_WHAT IS BEING ASKED:_ Work out the number of lines in the listing below that include "ванных", and answer with it alone.

_SUPPLIED RECORDS:_
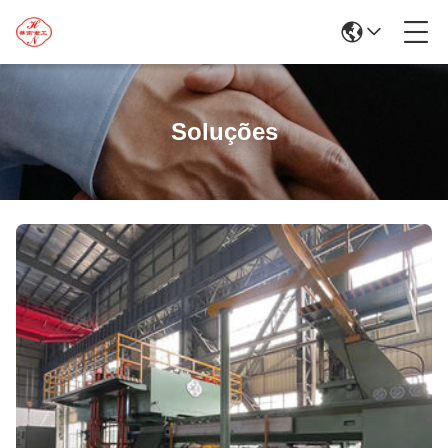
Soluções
---
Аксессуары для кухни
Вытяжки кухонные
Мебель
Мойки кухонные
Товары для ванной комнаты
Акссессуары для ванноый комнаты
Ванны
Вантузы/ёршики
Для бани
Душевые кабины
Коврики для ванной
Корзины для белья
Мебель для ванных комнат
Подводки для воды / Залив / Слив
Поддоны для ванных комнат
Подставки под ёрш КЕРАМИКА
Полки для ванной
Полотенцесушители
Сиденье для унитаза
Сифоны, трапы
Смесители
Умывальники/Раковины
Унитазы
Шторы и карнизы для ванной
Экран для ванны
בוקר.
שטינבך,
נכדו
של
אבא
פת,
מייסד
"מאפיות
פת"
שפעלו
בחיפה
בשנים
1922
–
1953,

_ANSWER TO THIS PROBLEM:_ 2